The first assumed life form would have had to build several complex protein machines, otherwise life would not have continued

Life without DNA repair mechanisms is not possible

Many environmental factors, such as solar UV radiation, background radiation, and carcinogens, are highly harmful to the cell's DNA, leading to various types of damage. Some of these damages, if left unrepaired, can be fatally harmful, and even smaller errors, when accumulated, can cause severe diseases after just a few cell divisions. According to the theory of evolution, the first cells developed in a primordial soup, an environment where they would have been exposed to several harmful environmental factors. Without efficient DNA repair systems, the theorized first cell would not have been able to survive for long. To produce repair enzymes, mere DNA or RNA is not enough; it requires a precisely functioning machinery of protein production, guided and regulated by epigenetic mechanisms and factors. The hypothetical evolution would have halted at the point when the cell and its contained DNA needed to be duplicated. To achieve this, the first cell would have had to build complex replication machinery within its short lifetime. For instance, the active lifespan of bacteria is typically only a few days, so in a relatively short time, the first cell would have had to obtain a complex replication mechanism both for the cell and DNA to sustain life.

Science has also not yet determined how proteins that detect DNA errors can recognize grammatical errors in DNA. How can proteins recognize informative code? According to research, DNA's grammar is more complex than that of any known language.

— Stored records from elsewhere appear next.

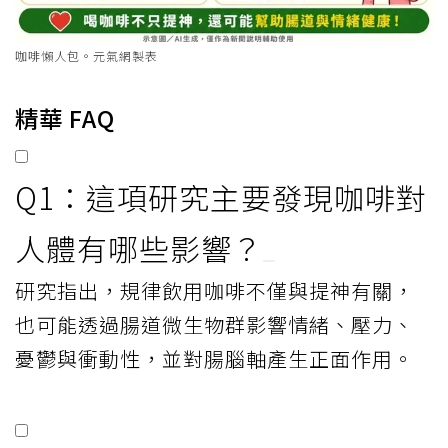
咖啡懶人包。元氣網製表
精華 FAQ
Q1：這項研究主要發現咖啡對
人體有哪些影響？
研究指出，規律飲用咖啡不僅與提神有關，
也可能透過腸道微生物群影響情緒、壓力、
憂鬱與衝動性，並對腸腦軸產生正面作用。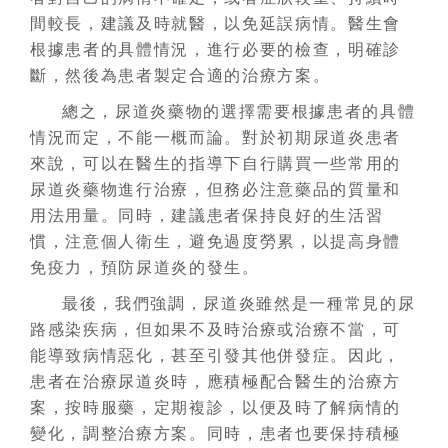
間較長，建議及時就醫，以免延誤病情。醫生會
根據患者的具體情況，進行必要的檢查，明確診
斷，然後為患者製定合適的治療方案。
總之，尿道炎藥物的選擇需要根據患者的具體
情況而定，不能一概而論。對於初期尿道炎患者
來說，可以在醫生的指導下自行購買一些常用的
尿道炎藥物進行治療，但務必注意藥品的質量和
用法用量。同時，建議患者保持良好的生活習
慣，注意個人衛生，避免過度勞累，以提高身體
免疫力，預防尿道炎的發生。
最後，我們強調，尿道炎雖然是一種常見的尿
路感染疾病，但如果不及時治療或治療不當，可
能導致病情惡化，甚至引發其他併發症。因此，
患者在治療尿道炎時，應積極配合醫生的治療方
案，按時服藥，定期複診，以便及時了解病情的
變化，調整治療方案。同時，患者也要保持積極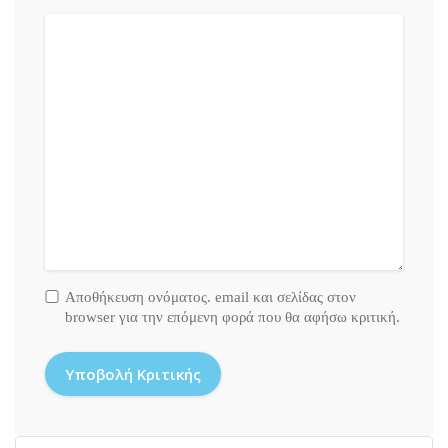
Αποθήκευση ονόματος. email και σελίδας στον
browser για την επόμενη φορά που θα αφήσω κριτική.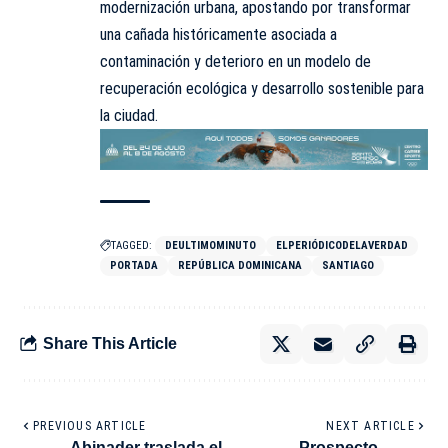
modernización urbana, apostando por transformar
una cañada históricamente asociada a
contaminación y deterioro en un modelo de
recuperación ecológica y desarrollo sostenible para
la ciudad.
TAGGED:
DEULTIMOMINUTO
ELPERIÓDICODELAVERDAD
PORTADA
REPÚBLICA DOMINICANA
SANTIAGO
Share This Article
PREVIOUS ARTICLE
NEXT ARTICLE
Abinader traslada el
Prospecto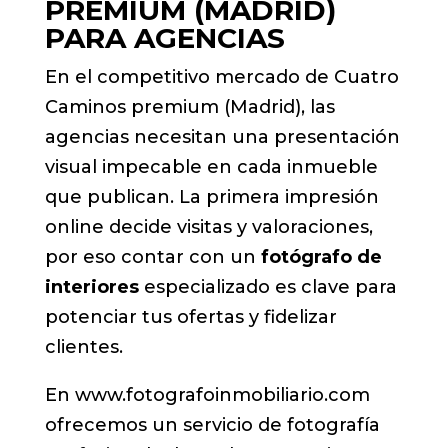
PREMIUM (MADRID)
PARA AGENCIAS
En el competitivo mercado de Cuatro
Caminos premium (Madrid), las
agencias necesitan una presentación
visual impecable en cada inmueble
que publican. La primera impresión
online decide visitas y valoraciones,
por eso contar con un
fotógrafo de
interiores
especializado es clave para
potenciar tus ofertas y fidelizar
clientes.
En www.fotografoinmobiliario.com
ofrecemos un servicio de fotografía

DNA repair mechanisms are controlled by epigenetic mechanisms.

Life without DNA repair mechanisms ends quickly

https://www.ncbi.nlm.nih.gov/pmc/articles/PMC34173/

"Mice lacking a precise DNA repair activity have been generated, and these mutants show various combinations of defective embryogenesis, tissue-specific dysfunction, hypersensitivity to DNA-damaging agents, premature senescence, genetic instability, and elevated cancer rates. That repair-deficient animals display such abnormalities underscores the fundamental importance of DNA repair in protecting against the mutagenic and cytotoxic effects of DNA damage."

A question for evolution believers:

"How did the first presumed life form develop the cell's copying machinery and DNA repair systems during its own lifetime?"